Says Miranda, “I thought ‘how cool; there’s an arts center here now.’ Six months later, the job opening popped up on LinkedIn. The timing seemed incredibly right to come home: I’m really excited to connect with everyone again, and it’s great to be back in this beautiful place.”
When Miranda assumed her new role, she was given two directives by the Kayenta Foundation’s board of directors: To position the Center within a more professional landscape, and to feature performances that are otherwise not found in southern Utah. Both mandates tap into her unique skillset, as her first two productions will attest: In March, the Center will present "N O W I S W H E N W E A R E (the stars),” which will see acclaimed theater, video and installation pioneer, Andrew Schneider, showcasing his latest mashup of technology, performance and human connection.
The production was recently staged at the Brooklyn Academy of the Arts, which described it this way: “Through a darkened space, an unseen narrator guides each participant through a personal and collective cosmos. Five thousand precisely programmed points of light—inspired by seeing the Milky Way for the first time—respond to each individual. Through movement, narrative, and the room’s enveloping sound, “N O W I S W H E N W E A R E (the stars)” invites viewers to explore traces of light in themselves and the universe.”
In April, attendees will gather on the plaza adjoining the Center for the interactive production of “Your Optimism Is Not Required,” staged by Philadelphia’s Team Sunshine Performance Corporation.

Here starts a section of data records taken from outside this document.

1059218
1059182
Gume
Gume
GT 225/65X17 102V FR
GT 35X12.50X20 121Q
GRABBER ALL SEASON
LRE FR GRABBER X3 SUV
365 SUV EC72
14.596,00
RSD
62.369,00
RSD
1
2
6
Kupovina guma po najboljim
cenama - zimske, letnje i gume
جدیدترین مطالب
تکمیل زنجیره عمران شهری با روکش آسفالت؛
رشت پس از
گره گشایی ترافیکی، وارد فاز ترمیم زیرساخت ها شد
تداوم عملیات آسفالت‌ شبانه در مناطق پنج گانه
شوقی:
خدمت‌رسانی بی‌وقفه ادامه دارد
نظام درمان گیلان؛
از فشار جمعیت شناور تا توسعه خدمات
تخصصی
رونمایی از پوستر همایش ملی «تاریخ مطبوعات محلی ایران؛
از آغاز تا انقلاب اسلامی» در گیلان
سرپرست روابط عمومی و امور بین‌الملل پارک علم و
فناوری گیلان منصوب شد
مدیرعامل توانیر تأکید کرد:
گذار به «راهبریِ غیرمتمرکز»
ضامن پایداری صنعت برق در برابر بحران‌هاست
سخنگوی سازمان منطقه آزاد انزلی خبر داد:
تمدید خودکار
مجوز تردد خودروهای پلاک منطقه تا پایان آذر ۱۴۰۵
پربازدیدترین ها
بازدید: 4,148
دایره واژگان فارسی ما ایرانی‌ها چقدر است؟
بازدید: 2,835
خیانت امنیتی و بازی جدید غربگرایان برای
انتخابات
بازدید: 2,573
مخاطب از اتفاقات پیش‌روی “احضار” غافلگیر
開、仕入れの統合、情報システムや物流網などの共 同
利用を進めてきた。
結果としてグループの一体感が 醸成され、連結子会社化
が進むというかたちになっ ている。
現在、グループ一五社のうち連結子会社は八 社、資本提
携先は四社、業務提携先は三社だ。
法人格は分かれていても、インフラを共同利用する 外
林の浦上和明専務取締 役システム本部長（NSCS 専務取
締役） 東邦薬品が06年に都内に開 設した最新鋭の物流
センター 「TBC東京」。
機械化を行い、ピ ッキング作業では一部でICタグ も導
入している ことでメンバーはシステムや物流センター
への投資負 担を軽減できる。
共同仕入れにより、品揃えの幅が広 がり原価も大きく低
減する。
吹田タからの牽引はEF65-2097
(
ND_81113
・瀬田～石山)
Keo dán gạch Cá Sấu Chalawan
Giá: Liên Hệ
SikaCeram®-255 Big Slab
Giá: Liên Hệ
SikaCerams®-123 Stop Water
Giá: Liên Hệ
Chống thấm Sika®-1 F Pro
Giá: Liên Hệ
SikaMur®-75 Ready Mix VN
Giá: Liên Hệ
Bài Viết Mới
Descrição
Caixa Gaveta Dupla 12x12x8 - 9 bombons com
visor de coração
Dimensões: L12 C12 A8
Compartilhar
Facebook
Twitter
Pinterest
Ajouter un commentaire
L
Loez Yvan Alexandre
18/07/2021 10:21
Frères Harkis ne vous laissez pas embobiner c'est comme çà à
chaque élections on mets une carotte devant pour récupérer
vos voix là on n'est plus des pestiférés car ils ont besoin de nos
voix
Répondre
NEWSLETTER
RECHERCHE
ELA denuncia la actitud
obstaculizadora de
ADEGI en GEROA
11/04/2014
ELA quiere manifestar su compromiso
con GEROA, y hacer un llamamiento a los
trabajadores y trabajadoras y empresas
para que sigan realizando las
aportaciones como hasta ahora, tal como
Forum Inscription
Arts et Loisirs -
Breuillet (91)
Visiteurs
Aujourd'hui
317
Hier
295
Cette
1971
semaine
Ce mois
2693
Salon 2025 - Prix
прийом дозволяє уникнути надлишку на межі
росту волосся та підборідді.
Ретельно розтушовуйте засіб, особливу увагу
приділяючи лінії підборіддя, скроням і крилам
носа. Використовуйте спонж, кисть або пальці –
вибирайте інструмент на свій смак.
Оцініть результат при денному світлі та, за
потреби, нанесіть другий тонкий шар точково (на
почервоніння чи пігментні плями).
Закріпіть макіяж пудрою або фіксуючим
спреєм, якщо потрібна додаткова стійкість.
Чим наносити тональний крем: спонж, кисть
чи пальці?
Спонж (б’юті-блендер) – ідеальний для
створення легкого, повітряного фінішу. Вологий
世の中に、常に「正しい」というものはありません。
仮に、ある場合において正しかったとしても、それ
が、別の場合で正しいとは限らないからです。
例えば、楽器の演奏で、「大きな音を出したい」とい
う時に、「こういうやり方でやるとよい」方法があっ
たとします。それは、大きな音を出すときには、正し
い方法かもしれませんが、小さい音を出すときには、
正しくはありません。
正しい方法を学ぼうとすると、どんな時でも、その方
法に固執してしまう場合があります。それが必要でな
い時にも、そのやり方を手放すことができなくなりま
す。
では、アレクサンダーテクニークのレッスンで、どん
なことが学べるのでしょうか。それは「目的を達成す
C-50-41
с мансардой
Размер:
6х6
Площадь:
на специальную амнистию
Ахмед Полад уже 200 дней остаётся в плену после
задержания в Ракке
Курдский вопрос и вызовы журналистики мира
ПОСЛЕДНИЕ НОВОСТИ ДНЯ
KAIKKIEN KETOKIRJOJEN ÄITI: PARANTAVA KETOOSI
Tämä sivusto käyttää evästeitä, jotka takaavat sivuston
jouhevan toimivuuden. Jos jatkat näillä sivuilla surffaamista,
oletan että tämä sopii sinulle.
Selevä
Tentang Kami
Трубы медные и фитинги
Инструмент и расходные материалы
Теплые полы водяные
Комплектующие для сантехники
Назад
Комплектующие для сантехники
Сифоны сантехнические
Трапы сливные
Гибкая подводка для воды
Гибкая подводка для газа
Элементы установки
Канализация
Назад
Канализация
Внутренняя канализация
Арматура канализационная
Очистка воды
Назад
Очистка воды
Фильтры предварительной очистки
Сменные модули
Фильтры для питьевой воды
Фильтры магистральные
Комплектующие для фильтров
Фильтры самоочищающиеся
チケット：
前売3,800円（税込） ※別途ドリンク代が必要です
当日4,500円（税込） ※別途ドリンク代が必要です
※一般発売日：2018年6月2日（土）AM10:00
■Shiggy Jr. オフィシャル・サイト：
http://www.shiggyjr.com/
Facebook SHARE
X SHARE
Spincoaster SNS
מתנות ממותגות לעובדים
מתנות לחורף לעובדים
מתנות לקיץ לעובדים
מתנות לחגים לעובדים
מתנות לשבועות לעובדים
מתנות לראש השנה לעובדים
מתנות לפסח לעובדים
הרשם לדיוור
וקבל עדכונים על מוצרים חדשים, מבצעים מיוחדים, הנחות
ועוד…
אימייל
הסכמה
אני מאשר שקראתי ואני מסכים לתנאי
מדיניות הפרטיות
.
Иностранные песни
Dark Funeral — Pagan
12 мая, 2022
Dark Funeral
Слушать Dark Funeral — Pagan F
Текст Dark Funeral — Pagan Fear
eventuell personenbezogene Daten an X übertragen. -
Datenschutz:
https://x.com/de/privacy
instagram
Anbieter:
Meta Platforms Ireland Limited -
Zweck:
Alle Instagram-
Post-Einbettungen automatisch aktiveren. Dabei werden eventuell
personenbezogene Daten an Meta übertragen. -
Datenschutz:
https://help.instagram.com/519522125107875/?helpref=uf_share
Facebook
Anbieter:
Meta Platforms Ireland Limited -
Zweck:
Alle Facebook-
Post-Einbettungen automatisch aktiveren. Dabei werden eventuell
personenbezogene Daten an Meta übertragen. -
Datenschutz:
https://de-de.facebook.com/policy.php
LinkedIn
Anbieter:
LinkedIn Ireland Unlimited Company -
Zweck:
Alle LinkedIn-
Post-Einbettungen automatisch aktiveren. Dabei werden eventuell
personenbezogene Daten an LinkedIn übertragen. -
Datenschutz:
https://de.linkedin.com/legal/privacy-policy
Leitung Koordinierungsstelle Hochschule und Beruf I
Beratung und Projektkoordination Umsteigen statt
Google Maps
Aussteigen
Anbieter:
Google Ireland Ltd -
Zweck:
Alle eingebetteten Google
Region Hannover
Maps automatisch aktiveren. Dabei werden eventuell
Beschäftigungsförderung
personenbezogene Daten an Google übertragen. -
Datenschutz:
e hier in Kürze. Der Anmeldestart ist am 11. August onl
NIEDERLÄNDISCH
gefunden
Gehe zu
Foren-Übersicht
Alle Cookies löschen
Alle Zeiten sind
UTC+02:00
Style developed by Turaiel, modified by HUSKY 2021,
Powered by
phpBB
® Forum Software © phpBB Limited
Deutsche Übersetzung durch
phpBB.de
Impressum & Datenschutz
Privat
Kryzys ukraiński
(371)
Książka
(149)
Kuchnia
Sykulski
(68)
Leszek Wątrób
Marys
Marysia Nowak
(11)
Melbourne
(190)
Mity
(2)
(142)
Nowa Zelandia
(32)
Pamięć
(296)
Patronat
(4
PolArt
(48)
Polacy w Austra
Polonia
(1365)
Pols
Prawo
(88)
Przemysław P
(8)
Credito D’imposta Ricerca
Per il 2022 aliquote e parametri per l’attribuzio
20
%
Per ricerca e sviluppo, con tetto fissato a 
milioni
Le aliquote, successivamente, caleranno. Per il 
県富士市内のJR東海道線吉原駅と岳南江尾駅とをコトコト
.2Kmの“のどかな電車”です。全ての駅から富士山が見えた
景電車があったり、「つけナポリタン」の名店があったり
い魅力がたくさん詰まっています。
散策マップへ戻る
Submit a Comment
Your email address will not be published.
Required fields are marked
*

The two-person show—featuring a father taking his teenaged, biracial daughter on a camping trip—will include narrative from several characters, whose “voices” will be provided by willing audience volunteers, and all attendees will enjoy post-performance s’mores.
While presenting such experimental types of productions, Miranda hastens to add that the Center will continue to offer plays, dance performances, lectures and other, more familiar artistic genres. But she hopes that the pioneer spirit that is the bedrock of southern Utah will guide the Center’s patrons.
“I’d love for people to see the Center for the Arts at Kayenta as an opportunity for artistic adventure; to come with open minds and hearts, and to be ready to have fun conversations and new experiences,” Miranda confides. “St. George is known for offering adventures in so many ways. Hopefully we can be the arts component of those adventures.”
Miranda Wright founded Los Angeles Performance Practice and Live Arts Exchange Festival. A recipient of Center Theatre Group’s Richard E. Sherwood Award, she also received a Cultural Exchange International Fellowship through the City of Los Angeles and the British Council with ArtsAdmin in London. She holds an MFA in Producing from California Institute of the Arts, and an Executive MBA from Hult International Business School.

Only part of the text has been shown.